Since you are in Florida I will think it is in this area you found this place.
Location and native grass, improved grass make a huge difference.
The question is are you planning on supplementing hay or only using pasture as your feed source?
If only pasture... minimum of 3 acres per animal would be my guess...
During growth season abundance, during cold months of bare minimum of growth...you will be cutting it close in feeding them.
Pasture is usually sparse under trees and a weedier area instead...add in areas of poop piles, picky eating horses....
Take 1/3 of that overall pasture and remove it from usable status...
So, 9 acres minus 1 for house & yard, now at 8 acres. 1/3 less of that is around 2+ acres.... so unless exceptional land previously maintained you now have 5 - 6 acres to graze.
That figures close, about what you need here in Florida with careful watch to pasture maintain 2 horses.
A year of great rainfall, no drought....you might squeak by better but the way it has been by me lately..._ I'm buying hay!_ :frown_color:
:runninghorse2:...


----------



## LoriF (Apr 3, 2015)

Acadianartist said:


> As for the barn and house, I'd get them inspected. Make sure they are not flood-prone, and that everything is solid of course. There has to be a reason why it's a good deal. Figure out what it is, and whether you can live with it.



I think I might take a look at it. The home was built in 2000, went into foreclosure, and these people bought it super cheap in 2011. It was a bit of a mess when they bought it and they did extensive renovating. Some major stuff was put in new last year like the roof, whole house water filtration system and water heater. The open pole barn was built last year as well. Of course an inspection would have to be done but it really looks well care for and maintained now. 
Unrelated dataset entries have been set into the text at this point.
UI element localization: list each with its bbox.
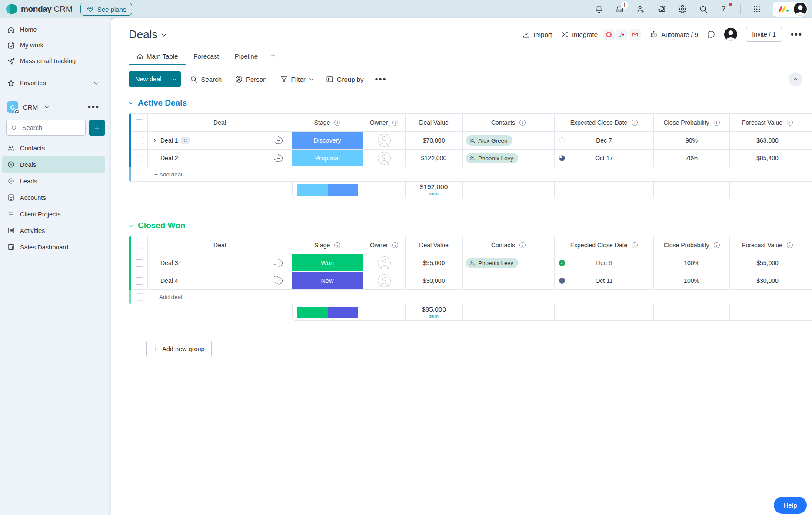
- owner-avatar-placeholder[interactable]: [378, 274, 391, 287]
- settings-gear-icon[interactable]: [678, 4, 687, 14]
- deal-value-cell[interactable]: $55,000: [406, 254, 463, 272]
- add-new-group-button[interactable]: + Add new group: [146, 341, 212, 357]
- info-icon[interactable]: i: [519, 242, 526, 248]
- board-discussion-icon[interactable]: [707, 30, 715, 39]
- chevron-down-icon[interactable]: [94, 80, 99, 85]
- row-checkbox[interactable]: [136, 155, 143, 162]
- forecast-value-cell[interactable]: $55,000: [730, 254, 805, 272]
- owner-cell[interactable]: [363, 272, 406, 290]
- apps-marketplace-icon[interactable]: [657, 4, 666, 14]
- info-icon[interactable]: i: [787, 242, 793, 248]
- expected-close-date-cell[interactable]: Dec 7: [555, 132, 654, 150]
- deal-value-cell[interactable]: $30,000: [406, 272, 463, 290]
- stage-label[interactable]: New: [292, 272, 363, 289]
- column-header-close-probability[interactable]: Close Probabilityi: [654, 113, 730, 132]
- owner-avatar-placeholder[interactable]: [378, 152, 391, 165]
- contact-chip[interactable]: Phoenix Levy: [466, 258, 518, 268]
- filter-button[interactable]: Filter: [276, 72, 317, 87]
- help-button[interactable]: Help: [774, 497, 807, 514]
- sidebar-item-home[interactable]: Home: [0, 22, 111, 37]
- person-filter-button[interactable]: Person: [230, 72, 271, 87]
- board-owner-avatar[interactable]: [724, 28, 737, 41]
- info-icon[interactable]: i: [714, 242, 720, 248]
- select-all-checkbox[interactable]: [136, 119, 143, 126]
- contacts-cell[interactable]: [463, 272, 555, 290]
- close-probability-cell[interactable]: 90%: [654, 132, 730, 150]
- column-header-expected-close-date[interactable]: Expected Close Datei: [555, 236, 654, 254]
- row-checkbox[interactable]: [136, 137, 143, 144]
- subitem-count-badge[interactable]: 3: [181, 137, 189, 144]
- owner-avatar-placeholder[interactable]: [378, 256, 391, 269]
- add-update-icon[interactable]: [274, 136, 283, 145]
- add-update-icon[interactable]: [274, 154, 283, 163]
- integration-app-badges[interactable]: [603, 29, 641, 40]
- product-switcher-grid-icon[interactable]: [752, 4, 762, 14]
- group-by-button[interactable]: Group by: [321, 72, 368, 87]
- column-header-owner[interactable]: Owneri: [363, 113, 406, 132]
- sidebar-workspace-crm[interactable]: C CRM •••: [0, 97, 111, 116]
- automate-button[interactable]: Automate / 9: [649, 30, 698, 39]
- owner-cell[interactable]: [363, 132, 406, 150]
- column-header-forecast-value[interactable]: Forecast Valuei: [730, 113, 805, 132]
- owner-cell[interactable]: [363, 254, 406, 272]
- add-view-button[interactable]: +: [266, 47, 281, 65]
- import-button[interactable]: Import: [522, 30, 552, 39]
- toolbar-more-options-icon[interactable]: •••: [373, 77, 389, 81]
- notifications-bell-icon[interactable]: [594, 4, 604, 14]
- new-deal-button[interactable]: New deal: [129, 71, 181, 87]
- sidebar-search-input[interactable]: [21, 124, 81, 132]
- forecast-value-cell[interactable]: $63,000: [730, 132, 805, 150]
- column-header-deal[interactable]: Deal: [148, 236, 292, 254]
- deal-value-cell[interactable]: $122,000: [406, 150, 463, 167]
- tab-pipeline[interactable]: Pipeline: [227, 49, 266, 65]
- info-icon[interactable]: i: [392, 120, 398, 126]
- close-probability-cell[interactable]: 70%: [654, 150, 730, 167]
- row-checkbox[interactable]: [136, 277, 143, 285]
- sidebar-item-sales-dashboard[interactable]: Sales Dashboard: [2, 239, 105, 255]
- column-header-owner[interactable]: Owneri: [363, 236, 406, 254]
- owner-avatar-placeholder[interactable]: [378, 134, 391, 147]
- tab-main-table[interactable]: Main Table: [129, 49, 186, 65]
- column-header-close-probability[interactable]: Close Probabilityi: [654, 236, 730, 254]
- sum-label[interactable]: sum: [429, 313, 439, 319]
- contacts-cell[interactable]: Alex Green: [463, 132, 555, 150]
- board-title[interactable]: Deals: [129, 28, 166, 41]
- search-button[interactable]: Search: [185, 72, 226, 87]
- stage-label[interactable]: Discovery: [292, 132, 363, 149]
- sidebar-section-favorites[interactable]: Favorites: [0, 75, 111, 91]
- integrate-button[interactable]: Integrate: [561, 30, 598, 39]
- stage-label[interactable]: Won: [292, 254, 363, 272]
- monday-logo-icon[interactable]: [6, 3, 17, 15]
- group-collapse-icon[interactable]: [129, 223, 133, 227]
- info-icon[interactable]: i: [632, 120, 638, 126]
- add-deal-button[interactable]: + Add deal: [148, 290, 812, 304]
- close-probability-cell[interactable]: 100%: [654, 254, 730, 272]
- collapse-header-button[interactable]: [789, 72, 802, 86]
- info-icon[interactable]: i: [714, 120, 720, 126]
- deal-name[interactable]: Deal 4: [160, 277, 178, 284]
- expected-close-date-cell[interactable]: Oct 11: [555, 272, 654, 290]
- contact-chip[interactable]: Phoenix Levy: [466, 153, 518, 163]
- deal-value-cell[interactable]: $70,000: [406, 132, 463, 150]
- column-header-deal-value[interactable]: Deal Value: [406, 236, 463, 254]
- group-name[interactable]: Active Deals: [138, 98, 187, 108]
- see-plans-button[interactable]: See plans: [80, 3, 133, 16]
- add-update-icon[interactable]: [274, 276, 283, 286]
- column-header-contacts[interactable]: Contactsi: [463, 113, 555, 132]
- info-icon[interactable]: i: [632, 242, 638, 248]
- column-header-stage[interactable]: Stagei: [292, 236, 363, 254]
- sidebar-item-client-projects[interactable]: Client Projects: [2, 206, 105, 222]
- search-icon[interactable]: [699, 4, 708, 14]
- deal-name[interactable]: Deal 1: [160, 137, 178, 144]
- column-header-forecast-value[interactable]: Forecast Valuei: [730, 236, 805, 254]
- column-header-contacts[interactable]: Contactsi: [463, 236, 555, 254]
- sidebar-search[interactable]: [6, 120, 86, 136]
- add-column-area[interactable]: [805, 236, 812, 254]
- stage-distribution-bar[interactable]: [297, 184, 358, 196]
- user-avatar[interactable]: [793, 2, 808, 17]
- invite-button[interactable]: Invite / 1: [746, 27, 782, 42]
- expected-close-date-cell[interactable]: Oct 17: [555, 150, 654, 167]
- expand-subitems-icon[interactable]: [151, 139, 157, 142]
- contact-chip[interactable]: Alex Green: [466, 135, 512, 146]
- group-collapse-icon[interactable]: [129, 100, 133, 105]
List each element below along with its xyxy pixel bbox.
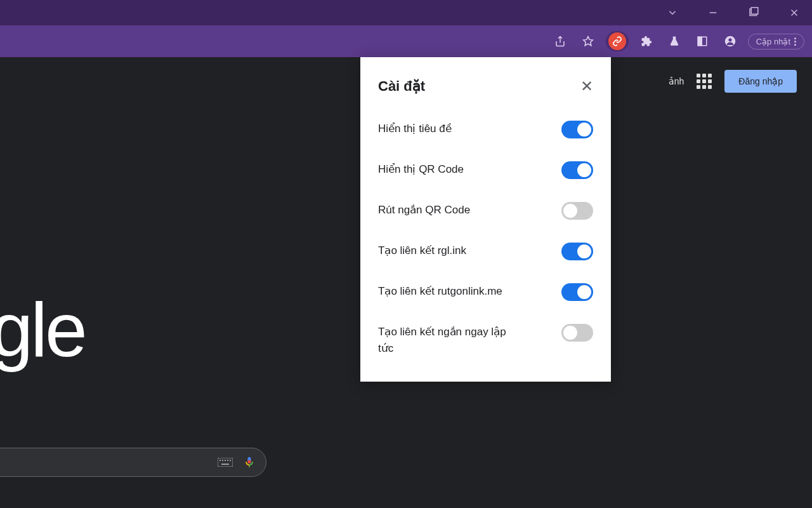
settings-toggle[interactable] bbox=[561, 324, 593, 342]
svg-rect-15 bbox=[227, 460, 228, 461]
svg-rect-12 bbox=[219, 460, 221, 461]
settings-toggle[interactable] bbox=[561, 243, 593, 260]
link-extension-wrapper bbox=[606, 31, 629, 51]
window-minimize-icon[interactable] bbox=[700, 0, 726, 25]
share-icon[interactable] bbox=[550, 31, 570, 51]
update-button-label: Cập nhật bbox=[756, 37, 790, 46]
images-link[interactable]: ảnh bbox=[669, 76, 684, 86]
apps-grid-icon[interactable] bbox=[697, 74, 712, 89]
toggle-knob bbox=[577, 285, 591, 299]
svg-point-10 bbox=[728, 38, 731, 41]
settings-item-label: Tạo liên kết rutgonlink.me bbox=[378, 283, 502, 300]
profile-avatar-icon[interactable] bbox=[720, 31, 740, 51]
settings-popup: Cài đặt ✕ Hiển thị tiêu đềHiển thị QR Co… bbox=[360, 57, 611, 382]
svg-rect-8 bbox=[698, 37, 702, 46]
kebab-menu-icon bbox=[794, 37, 796, 46]
svg-rect-2 bbox=[751, 8, 758, 15]
settings-item-label: Tạo liên kết ngắn ngay lập tức bbox=[378, 324, 524, 356]
svg-rect-13 bbox=[222, 460, 223, 461]
settings-item: Hiển thị QR Code bbox=[378, 161, 593, 179]
settings-item: Rút ngắn QR Code bbox=[378, 202, 593, 220]
popup-header: Cài đặt ✕ bbox=[378, 77, 593, 95]
window-dropdown-icon[interactable] bbox=[660, 0, 685, 25]
settings-item-label: Hiển thị QR Code bbox=[378, 161, 464, 178]
labs-flask-icon[interactable] bbox=[664, 31, 684, 51]
settings-toggle[interactable] bbox=[561, 283, 593, 301]
svg-rect-14 bbox=[225, 460, 226, 461]
popup-title: Cài đặt bbox=[378, 78, 425, 95]
google-logo: oogle bbox=[0, 286, 85, 373]
settings-toggle[interactable] bbox=[561, 161, 593, 179]
settings-item: Hiển thị tiêu đề bbox=[378, 121, 593, 138]
toggle-knob bbox=[563, 204, 577, 218]
settings-item-label: Tạo liên kết rgl.ink bbox=[378, 243, 466, 259]
toggle-knob bbox=[577, 244, 591, 258]
search-input[interactable] bbox=[0, 448, 266, 477]
update-button[interactable]: Cập nhật bbox=[748, 34, 804, 50]
settings-item: Tạo liên kết rutgonlink.me bbox=[378, 283, 593, 301]
settings-item-label: Rút ngắn QR Code bbox=[378, 202, 470, 218]
keyboard-icon[interactable] bbox=[218, 458, 233, 467]
settings-toggle[interactable] bbox=[561, 121, 593, 138]
page-content: ảnh Đăng nhập oogle Xem trang đầu tiên t… bbox=[0, 57, 812, 508]
content-topbar: ảnh Đăng nhập bbox=[669, 70, 797, 93]
window-maximize-icon[interactable] bbox=[741, 0, 766, 25]
window-close-icon[interactable] bbox=[782, 0, 807, 25]
settings-item: Tạo liên kết ngắn ngay lập tức bbox=[378, 324, 593, 356]
svg-rect-16 bbox=[230, 460, 231, 461]
extensions-puzzle-icon[interactable] bbox=[636, 31, 657, 51]
browser-toolbar: Cập nhật bbox=[0, 25, 812, 57]
bookmark-star-icon[interactable] bbox=[578, 31, 598, 51]
toggle-knob bbox=[577, 163, 591, 177]
toggle-knob bbox=[577, 123, 591, 137]
signin-button[interactable]: Đăng nhập bbox=[724, 70, 797, 93]
link-extension-icon[interactable] bbox=[608, 32, 626, 50]
sidepanel-icon[interactable] bbox=[692, 31, 712, 51]
popup-close-button[interactable]: ✕ bbox=[580, 77, 593, 95]
settings-item: Tạo liên kết rgl.ink bbox=[378, 243, 593, 260]
svg-rect-11 bbox=[218, 458, 233, 467]
microphone-icon[interactable] bbox=[243, 455, 256, 470]
toggle-knob bbox=[563, 326, 577, 340]
settings-item-label: Hiển thị tiêu đề bbox=[378, 121, 452, 137]
window-title-bar bbox=[0, 0, 812, 25]
svg-marker-6 bbox=[583, 37, 593, 46]
svg-rect-17 bbox=[221, 464, 229, 465]
settings-toggle[interactable] bbox=[561, 202, 593, 220]
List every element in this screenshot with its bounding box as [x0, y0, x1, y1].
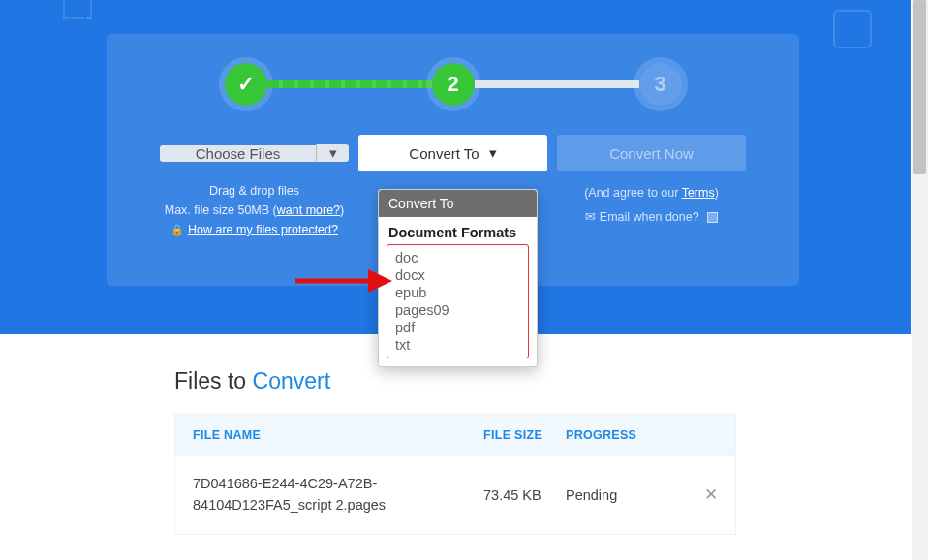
choose-files-label: Choose Files: [160, 145, 316, 162]
chevron-down-icon: ▾: [489, 144, 497, 162]
agree-text-c: ): [715, 186, 719, 200]
cell-filename: 7D041686-E244-4C29-A72B-84104D123FA5_scr…: [193, 474, 483, 516]
step-connector-2: [475, 80, 639, 88]
check-icon: [237, 72, 255, 97]
scrollbar-thumb[interactable]: [913, 0, 926, 174]
convert-to-dropdown: Convert To Document Formats doc docx epu…: [378, 189, 538, 367]
convert-to-button[interactable]: Convert To ▾: [358, 135, 547, 171]
remove-file-button[interactable]: ✕: [691, 484, 718, 505]
choose-files-caret[interactable]: ▾: [316, 144, 349, 162]
col-filename: FILE NAME: [193, 428, 483, 442]
table-row: 7D041686-E244-4C29-A72B-84104D123FA5_scr…: [175, 455, 735, 534]
title-a: Files to: [174, 368, 253, 393]
close-icon: ✕: [704, 485, 718, 504]
col-filesize: FILE SIZE: [483, 428, 566, 442]
mail-icon: [585, 210, 600, 224]
step-1: [225, 63, 267, 106]
step-2: 2: [432, 63, 475, 106]
files-table: FILE NAME FILE SIZE PROGRESS 7D041686-E2…: [174, 414, 736, 535]
cell-filesize: 73.45 KB: [483, 487, 566, 503]
choose-files-hints: Drag & drop files Max. file size 50MB (w…: [165, 181, 345, 239]
format-option[interactable]: docx: [395, 266, 520, 284]
format-option[interactable]: txt: [395, 336, 520, 354]
dropdown-group-title: Document Formats: [379, 217, 537, 240]
want-more-link[interactable]: want more?: [277, 203, 340, 217]
email-when-done-label: Email when done?: [600, 210, 699, 224]
format-option[interactable]: epub: [395, 284, 520, 301]
lock-icon: [170, 220, 184, 239]
convert-to-label: Convert To: [409, 145, 479, 162]
step-connector-1: [267, 80, 432, 88]
vertical-scrollbar[interactable]: [912, 0, 928, 560]
table-header: FILE NAME FILE SIZE PROGRESS: [175, 415, 735, 455]
col-progress: PROGRESS: [566, 428, 718, 442]
files-title: Files to Convert: [174, 368, 736, 394]
email-when-done-checkbox[interactable]: [707, 212, 718, 223]
choose-files-button[interactable]: Choose Files ▾: [160, 135, 349, 171]
format-option[interactable]: doc: [395, 249, 520, 266]
format-option[interactable]: pages09: [395, 301, 520, 319]
files-protected-link[interactable]: How are my files protected?: [188, 220, 338, 239]
dropdown-list: doc docx epub pages09 pdf txt: [387, 244, 529, 358]
hint-maxsize-a: Max. file size 50MB (: [165, 203, 277, 217]
cell-progress: Pending: [566, 487, 691, 503]
files-section: Files to Convert FILE NAME FILE SIZE PRO…: [0, 334, 911, 560]
hero: 2 3 Choose Files ▾ Drag & drop files Max…: [0, 0, 911, 334]
dropdown-header: Convert To: [379, 190, 537, 217]
terms-link[interactable]: Terms: [682, 186, 715, 200]
hint-maxsize-c: ): [340, 203, 344, 217]
hint-dragdrop: Drag & drop files: [165, 181, 345, 201]
convert-now-button[interactable]: Convert Now: [557, 135, 746, 171]
stepper: 2 3: [107, 63, 799, 106]
format-option[interactable]: pdf: [395, 319, 520, 336]
step-3: 3: [639, 63, 682, 106]
deco-tr: [833, 10, 872, 48]
agree-text-a: (And agree to our: [584, 186, 682, 200]
title-b: Convert: [253, 368, 331, 393]
deco-tl: [63, 0, 92, 19]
As far as flooding? That's the last thing that I want as my horses are in a mud hole right now and it's driving me crazy. The owners property has a horrible drainage problem. I know the area pretty well where the place that I am looking at is and flooding is few and far between but would still be looked into.


----------



## LoriF (Apr 3, 2015)

horselovinguy said:


> Since you are in Florida I will think it is in this area you found this place.
> Location and native grass, improved grass make a huge difference.
> The question is are you planning on supplementing hay or only using pasture as your feed source?
> If only pasture... minimum of 3 acres per animal would be my guess...
> ...



I guess my idea is that on a property like this, I would still be buying hay but far less. Horses in at night during the winter and during the day in summer with hay nets. Probably about eight to ten hours a day of grazing? Does that sound about right? I could also fence off the area around the pole barn (which is where most of the trees are to give them room to roam without being on pasture. Good place for winter bales to go too.


----------



## horselovinguy (Oct 1, 2013)

Yup...what my guys do on their pasture. They have plenty to eat for long enough.
I bring mine in at night for security reasons. Feed hay square bales myself....

OK...flood zones...
Florida was rezoned in the past few years.
What was out of flood zones now can be in them...few areas are out of the 100 year flood plain and that is the secret... flood zone is FEMA, flood plain is your county making your life a headache with a possibility of flooding once every 100 years. 
One designation requires flood insurance, the other no.
Secret of this one is when and what happened the last time torrential rains from storms came, where is the nearest water source of free-standing water and what is the property elevation.
All of this is free for the asking with a property search.
If you know a parcel #, name, address of a street and area you can find it all yourself online in the GIF maps of the county where the land is...
I'm good at finding if you want some help...PM me details and I will find you what I can uncover.
:runninghorse2:...


----------



## LoriF (Apr 3, 2015)

horselovinguy said:


> Yup...what my guys do on their pasture. They have plenty to eat for long enough.
> I bring mine in at night for security reasons. Feed hay square bales myself....
> 
> OK...flood zones...
> ...



I'm looking into it but I'll let you know if I need help investigating. 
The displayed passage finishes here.